Judge Okays Indiana Toll Road Bankruptcy Plan

CHICAGO - The operator of the Indiana Toll Road on Tuesday won federal court approval for a bankruptcy plan that will either sell the 75-year lease for the highway or restructure the company with $2.75 billion of new debt.

ITR Concession Co. won approval from U.S. Bankruptcy Judge Pamela Hollis on Oct. 28. The plan gives the company until August 2015 to find a buyer to take over the lease or restructure its debt.

"The debtors have already made progress toward that sale and we expect that process to accelerate that confirmation," Kirkland & Ellis attorney Marc Kieselstein said at the hearing, according to local reports.

If ITR can't find a buyer, it would float $2.75 billion of new debt to its senior creditors or restructure its debt, which totals more than $6 billion, with other financing.
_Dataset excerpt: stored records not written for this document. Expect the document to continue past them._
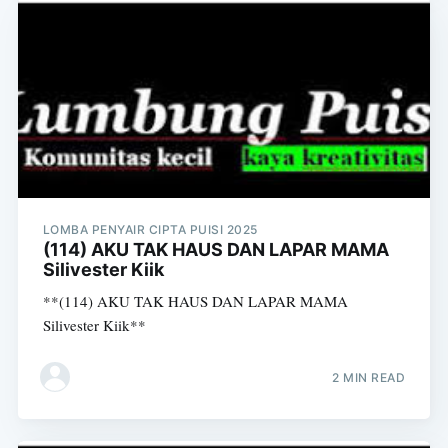
LOMBA PENYAIR CIPTA PUISI 2025
(114) AKU TAK HAUS DAN LAPAR MAMA
Silivester Kiik
**(114) AKU TAK HAUS DAN LAPAR MAMA
Silivester Kiik**
2 MIN READ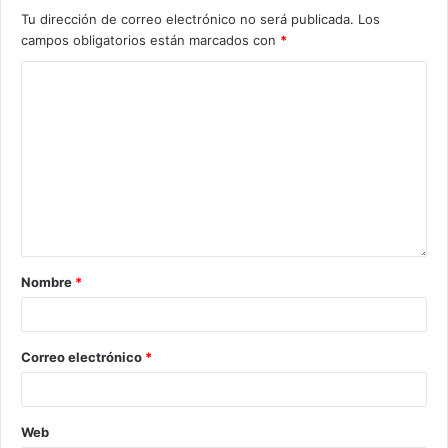
Tu dirección de correo electrónico no será publicada.
Los
campos obligatorios están marcados con
*
Nombre
*
Correo electrónico
*
Web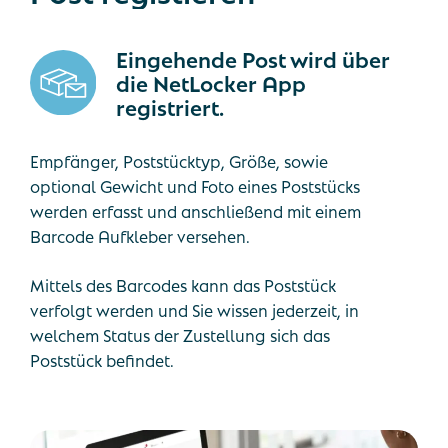
Eingehende Post wird über
die NetLocker App
registriert.
Empfänger, Poststücktyp, Größe, sowie
optional Gewicht und Foto eines Poststücks
werden erfasst und anschließend mit einem
Barcode Aufkleber versehen.
Mittels des Barcodes kann das Poststück
verfolgt werden und Sie wissen jederzeit, in
welchem Status der Zustellung sich das
Poststück befindet.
Both secured and unsecured creditors would see a full recovery under either plan.

The plan is supported by more than 90% of the company's senior secured creditors, according to reports. The company has been working with creditors on the reorganization plan for more than two years, Kieselstein said.
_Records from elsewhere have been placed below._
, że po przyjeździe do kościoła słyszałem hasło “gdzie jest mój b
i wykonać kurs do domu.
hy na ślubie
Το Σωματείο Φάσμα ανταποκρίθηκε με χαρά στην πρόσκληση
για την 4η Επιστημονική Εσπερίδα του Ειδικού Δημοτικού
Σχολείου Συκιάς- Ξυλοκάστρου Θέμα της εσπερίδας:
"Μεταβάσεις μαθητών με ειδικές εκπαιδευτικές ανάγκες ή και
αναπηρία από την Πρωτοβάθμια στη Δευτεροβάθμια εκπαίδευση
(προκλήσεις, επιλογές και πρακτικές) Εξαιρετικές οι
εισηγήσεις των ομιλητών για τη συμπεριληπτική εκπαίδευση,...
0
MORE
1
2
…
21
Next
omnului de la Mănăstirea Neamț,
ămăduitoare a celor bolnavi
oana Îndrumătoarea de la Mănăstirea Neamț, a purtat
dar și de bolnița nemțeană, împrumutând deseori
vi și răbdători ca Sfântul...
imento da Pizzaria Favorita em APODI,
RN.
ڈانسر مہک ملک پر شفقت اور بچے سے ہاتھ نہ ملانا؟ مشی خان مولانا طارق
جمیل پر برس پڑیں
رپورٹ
ITR, a subsidiary of Macquaire Infrastructure Partners, Macquarie Atlas Roads and Cintra, filed for Chapter 11 bankruptcy on Sept. 21.

The company leased the road from the state in 2006 for 75 years. It gave Indiana an upfront payment of $3.8 billion, marking the largest privatization of a public asset to date.
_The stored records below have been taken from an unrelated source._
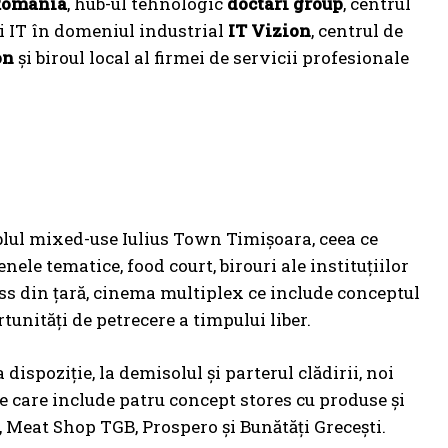
 Romania
, hub-ul tehnologic
doctari group
, centrul
ții IT în domeniul industrial
IT Vizion
, centrul de
on
și biroul local al firmei de servicii profesionale
lul mixed-use Iulius Town Timișoara, ceea ce
nele tematice, food court, birouri ale instituțiilor
ess din țară, cinema multiplex ce include conceptul
rtunități de petrecere a timpului liber.
dispoziție, la demisolul și parterul clădirii, noi
e care include patru concept stores cu produse şi
, Meat Shop TGB, Prospero şi Bunătăţi Greceşti.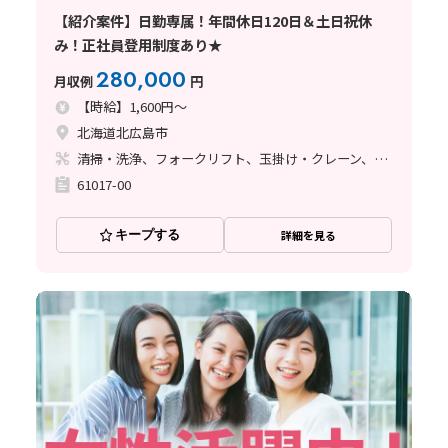
【紹介案件】日勤専属！年間休日120日＆土日祝休
み！正社員登用制度あり★
280,000
月収例
円
【時給】1,600円～
北海道北広島市
清掃・洗浄、フォークリフト、玉掛け・クレーン、塗装、その他
61017-00
キープする
詳細を見る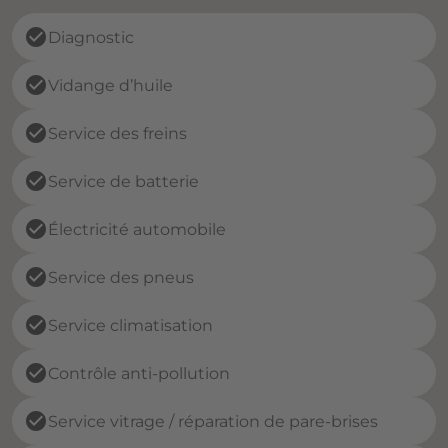
check_circle
Diagnostic
check_circle
Vidange d’huile
check_circle
Service des freins
check_circle
Service de batterie
check_circle
Électricité automobile
check_circle
Service des pneus
check_circle
Service climatisation
check_circle
Contrôle anti-pollution
check_circle
Service vitrage / réparation de pare-brises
Toll revenue has fallen short of what the company projected when it took over the lease. ITR also has $2.15 billion liability from interest-rate swaps hedging some of its variable-rate debt.

Indiana officials have repeatedly said any new owner will be required to stick to the terms of the 2006 lease, including caps on future toll rate increases.

The head of the Indiana Finance Authority last week sent a letter to state legislators reiterating that the state has no interest in taking over the asset and that the road did not generate enough tolls to cover maintenance when the state ran it.

"In 2005, the year before the road was leased, the state of Indiana did not collect sufficient tolls to support basic road treatments, or repair the deteriorating conditions of the highway and bridges," York wrote.

York was reportedly responding to a request from U.S. Sen. Joe Donnelly, D-Ind., that the IFA should take the road back or push for improvements in long-standing problems at toll plazas and bridges while ITR is in federal court.